Directions>
From top to bottom, retype the data exactly, passing over any picture.

[Start of Attachment]

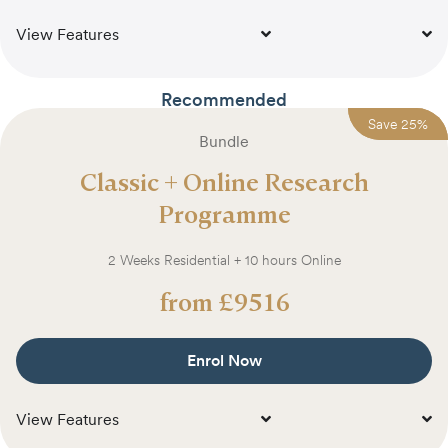
View Features
Recommended
Save
Save
25
25
%
%
Bundle
Classic + Online Research
Programme
2 Weeks Residential + 10 hours Online
from
£
9516
Enrol Now
View Features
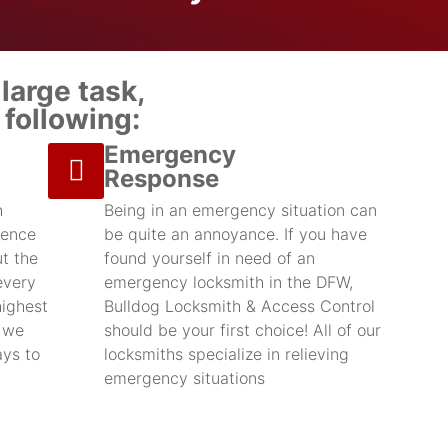
large task,
following:
Emergency
Response
h
Being in an emergency situation can
ience
be quite an annoyance. If you have
t the
found yourself in need of an
every
emergency locksmith in the DFW,
highest
Bulldog Locksmith & Access Control
d we
should be your first choice! All of our
ays to
locksmiths specialize in relieving
emergency situations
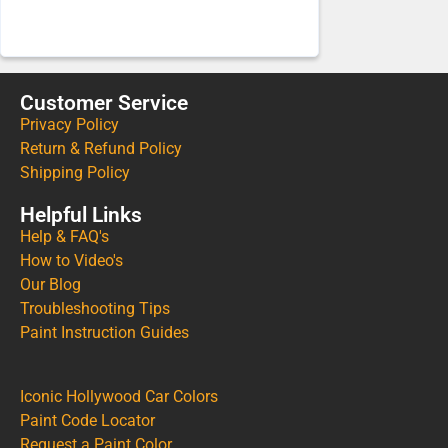
Customer Service
Privacy Policy
Return & Refund Policy
Shipping Policy
Helpful Links
Help & FAQ's
How to Video's
Our Blog
Troubleshooting Tips
Paint Instruction Guides
Iconic Hollywood Car Colors
Paint Code Locator
Request a Paint Color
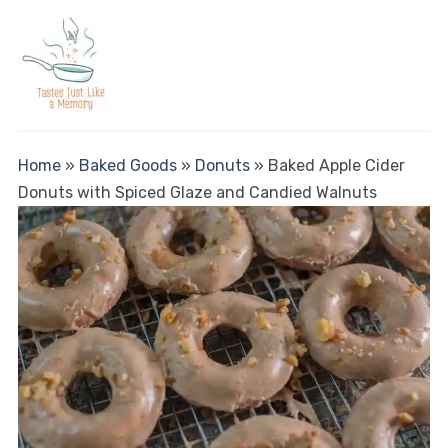
Home
»
Baked Goods
»
Donuts
»
Baked Apple Cider
Donuts with Spiced Glaze and Candied Walnuts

[End of Attachment]

Reply to the task>
View Features
Recommended
Save
Save
25
25
%
%
Bundle
Classic + Online Research
Programme
2 Weeks Residential + 10 hours Online
from
£
9516
Enrol Now
View Features
large task,
following:
Emergency
Response
h
Being in an emergency situation can
ience
be quite an annoyance. If you have
t the
found yourself in need of an
every
emergency locksmith in the DFW,
highest
Bulldog Locksmith & Access Control
d we
should be your first choice! All of our
ays to
locksmiths specialize in relieving
emergency situations
Customer Service
Privacy Policy
Return & Refund Policy
Shipping Policy
Helpful Links
Help & FAQ's
How to Video's
Our Blog
Troubleshooting Tips
Paint Instruction Guides
Iconic Hollywood Car Colors
Paint Code Locator
Request a Paint Color
Home
»
Baked Goods
»
Donuts
»
Baked Apple Cider
Donuts with Spiced Glaze and Candied Walnuts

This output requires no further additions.